#89876 - Onions - Tue Jun 27, 2006 3:23 am
I'm wanting some of my images to have varying levels of opacity, yet, I do not know how to do this and after searching the forums only 1 other post seemed vaguely useful to my situation, although I could not get anything to work based on it.
So, anyway, I'm using images converted from PCX to Binary using a converter called "pcx2tex". I'm also using the following for my video setup, which uses uint16 for my color values...
| Code: |
videoSetMode(MODE_5_2D | DISPLAY_BG3_ACTIVE);
vramSetBankA(VRAM_A_MAIN_BG_0x6000000);
BG3_CR = BG_BMP16_256x256;
|
I'd like a function where I give it two colors which it can blend based on a 3rd value which represents the 2nd color's opacity. I also wouldn't mind the 3rd value using int as it's type, so that 1 to "whatever" value could represent it's opacity, or another uint16 that takes grayscale as it's opacity value (where white is visable, gray is inbetween, and black means completely transparent).

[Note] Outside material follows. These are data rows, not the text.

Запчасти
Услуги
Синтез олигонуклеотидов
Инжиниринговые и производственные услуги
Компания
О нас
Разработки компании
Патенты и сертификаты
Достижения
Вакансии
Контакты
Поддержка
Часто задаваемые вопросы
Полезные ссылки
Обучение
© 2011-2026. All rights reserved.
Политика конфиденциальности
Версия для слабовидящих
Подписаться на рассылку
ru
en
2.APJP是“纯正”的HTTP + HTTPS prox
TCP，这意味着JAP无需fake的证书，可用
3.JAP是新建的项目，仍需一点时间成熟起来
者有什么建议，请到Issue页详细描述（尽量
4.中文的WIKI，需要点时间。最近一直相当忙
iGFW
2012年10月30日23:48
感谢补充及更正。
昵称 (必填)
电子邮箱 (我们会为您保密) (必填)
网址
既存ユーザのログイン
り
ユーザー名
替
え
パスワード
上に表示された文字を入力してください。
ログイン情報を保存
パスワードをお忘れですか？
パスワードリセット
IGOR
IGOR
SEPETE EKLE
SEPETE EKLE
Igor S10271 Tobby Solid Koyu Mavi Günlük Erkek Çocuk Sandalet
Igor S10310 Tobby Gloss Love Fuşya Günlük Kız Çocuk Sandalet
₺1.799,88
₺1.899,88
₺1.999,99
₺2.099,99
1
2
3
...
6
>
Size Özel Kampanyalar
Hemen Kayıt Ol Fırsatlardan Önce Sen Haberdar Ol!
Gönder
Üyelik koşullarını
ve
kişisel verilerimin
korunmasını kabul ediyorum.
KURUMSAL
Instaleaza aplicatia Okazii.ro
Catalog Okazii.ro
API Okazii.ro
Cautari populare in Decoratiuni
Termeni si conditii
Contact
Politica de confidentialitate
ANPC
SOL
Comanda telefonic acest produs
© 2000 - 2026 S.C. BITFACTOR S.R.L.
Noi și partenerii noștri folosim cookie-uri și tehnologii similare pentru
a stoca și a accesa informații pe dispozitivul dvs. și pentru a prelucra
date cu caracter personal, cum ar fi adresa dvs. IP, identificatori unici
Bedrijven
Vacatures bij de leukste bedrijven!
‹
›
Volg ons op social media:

It's kind of similar to what was said in the already mentioned post I came across, which can be found here...
http://forum.gbadev.org/viewtopic.php?t=5917&highlight=opacity
Any help is appreciated.
#89877 - tepples - Tue Jun 27, 2006 3:43 am
You can write this function yourself: - Separate the source and destination pixels into red, green, and blue components.
- Multiply one pixel's components by gamma and the other's by 16 - gamma, and add them. That is:
dstRed = aRed * gamma + bRed * (16 - gamma); - Divide all components by 16.
- Reassemble the pixel.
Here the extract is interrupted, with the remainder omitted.